Bruce Dahlgren,SVP, Enterprise Services and Managing Director, HP APJ; and Daniel Biondi, HP Fellow & Chief Technologist, Financial Services, Enterprise Services, HP South Pacific | April 29, 2015
Financial institutions that fail to make customer experience a strategic goal and a reality will leach business to institutions that are more effective in their customer engagements.

This vendor-written piece has been edited by Executive Networks Media to eliminate product promotion, but readers should note it will likely favour the submitter's approach.

Among today's digitally masterful consumers, that old adage 'customer is king' has never had more relevance. Tech-savvy, highly connected customers are spoilt for choice. Their expectations are high and they want superior service and products. They won't hesitate to move on if their individual needs aren't being met.

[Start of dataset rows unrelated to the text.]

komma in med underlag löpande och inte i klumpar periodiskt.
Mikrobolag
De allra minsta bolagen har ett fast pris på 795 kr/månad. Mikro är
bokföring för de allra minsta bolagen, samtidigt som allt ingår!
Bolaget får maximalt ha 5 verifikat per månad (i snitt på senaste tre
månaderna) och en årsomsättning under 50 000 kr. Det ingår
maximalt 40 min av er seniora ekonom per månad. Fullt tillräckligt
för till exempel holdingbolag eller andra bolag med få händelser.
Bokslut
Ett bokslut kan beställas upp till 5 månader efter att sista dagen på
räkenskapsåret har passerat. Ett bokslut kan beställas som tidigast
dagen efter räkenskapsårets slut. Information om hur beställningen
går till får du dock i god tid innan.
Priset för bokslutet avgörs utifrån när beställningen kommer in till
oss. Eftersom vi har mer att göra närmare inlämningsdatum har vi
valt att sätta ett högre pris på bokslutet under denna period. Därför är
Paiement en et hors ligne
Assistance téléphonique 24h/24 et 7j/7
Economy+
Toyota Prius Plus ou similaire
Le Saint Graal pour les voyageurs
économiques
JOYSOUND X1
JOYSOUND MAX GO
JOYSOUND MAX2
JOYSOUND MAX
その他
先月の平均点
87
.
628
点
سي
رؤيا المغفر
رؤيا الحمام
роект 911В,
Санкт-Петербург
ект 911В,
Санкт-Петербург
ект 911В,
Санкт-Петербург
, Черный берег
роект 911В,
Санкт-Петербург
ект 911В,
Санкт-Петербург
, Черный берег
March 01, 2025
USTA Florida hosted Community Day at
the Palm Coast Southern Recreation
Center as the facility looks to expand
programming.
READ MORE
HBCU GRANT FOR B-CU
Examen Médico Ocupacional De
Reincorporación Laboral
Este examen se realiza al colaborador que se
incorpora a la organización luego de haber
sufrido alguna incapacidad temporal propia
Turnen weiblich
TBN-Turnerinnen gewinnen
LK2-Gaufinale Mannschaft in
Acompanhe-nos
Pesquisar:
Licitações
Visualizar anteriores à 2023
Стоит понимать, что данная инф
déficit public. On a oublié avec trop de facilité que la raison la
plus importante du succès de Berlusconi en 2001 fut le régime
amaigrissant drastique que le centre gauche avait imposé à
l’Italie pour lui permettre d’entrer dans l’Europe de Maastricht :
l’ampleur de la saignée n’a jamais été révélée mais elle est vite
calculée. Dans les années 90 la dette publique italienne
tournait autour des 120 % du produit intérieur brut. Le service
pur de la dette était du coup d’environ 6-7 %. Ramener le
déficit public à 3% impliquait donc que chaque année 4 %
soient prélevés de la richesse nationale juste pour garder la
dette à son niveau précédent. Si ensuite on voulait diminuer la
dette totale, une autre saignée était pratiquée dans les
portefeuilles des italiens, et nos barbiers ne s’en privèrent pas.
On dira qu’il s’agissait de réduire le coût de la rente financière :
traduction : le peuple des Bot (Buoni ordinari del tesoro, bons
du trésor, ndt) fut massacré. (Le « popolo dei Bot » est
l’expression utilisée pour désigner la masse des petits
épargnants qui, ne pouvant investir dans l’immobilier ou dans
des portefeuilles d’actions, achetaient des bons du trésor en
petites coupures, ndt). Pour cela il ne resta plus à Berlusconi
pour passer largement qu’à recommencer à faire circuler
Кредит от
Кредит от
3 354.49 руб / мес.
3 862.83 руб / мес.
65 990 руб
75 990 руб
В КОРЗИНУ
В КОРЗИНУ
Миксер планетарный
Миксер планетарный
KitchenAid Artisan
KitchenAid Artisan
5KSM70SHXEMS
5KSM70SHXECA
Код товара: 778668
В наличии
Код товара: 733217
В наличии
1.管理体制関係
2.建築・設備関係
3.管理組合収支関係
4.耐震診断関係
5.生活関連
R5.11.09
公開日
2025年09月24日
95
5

For the financial services sector, this dynamic, customer-centric landscape is making an already competitive environment even more challenging. Finding new customers and hanging onto existing ones is harder than ever before. Even more worrying for banks is the entry of disruptive new competitors, with the prospects of the millennial generation choosing a bank-free existence to source new financial services.

Millennials are looking for sophisticated and streamlined banking experiences that seamlessly connect with their mobile lifestyle. Anything too complex will be rejected -- and at the click of a button they can let the world know they are unhappy.

Financial institutions must respond by harnessing the power of this new digital age and deliver a high quality customer experience. The future is likely to be bleak for those too slow to change.

More than lip service
According to Forrester Research[*], nearly all companies claim to be customer-focused -- but few act systematically on this impulse. A global survey by Forrester across all industries found that seven out of 10 business leaders consider customer experience a critical or high priority. However, less than one-third of customer experience professionals believe their firms consistently take this into account when making business decisions.

Financial institutions cannot afford to be in this category. They are operating in a hyper-competitive industry in which diverse organizations are branching out to compete with them head on. These nimble competitors are demonstrating that a traditional physical banking presence doesn't necessarily equal success.

Financial institutions must engage with their customers and build an emotional connection and loyalty -- or risk losing them to those who will. This means becoming obsessively 'customer focused'.

Placing a customer-centric approach at the core of an IT strategy
A barrier to success in today's customer-centric digital age can be legacy IT systems and disconnect between the IT department and those leading the customer experience. This can lead to significant roadblocks.

There has to be a merging of minds across the C-suite with IT professionals learning to speak the language of those in charge of customer experience.

Rather than recruiting staff simply to maintain IT systems, CIOs need to be considering skills beyond IT expertise, and thinking about hiring professionals based on their creativity and ability to contribute in an agile environment.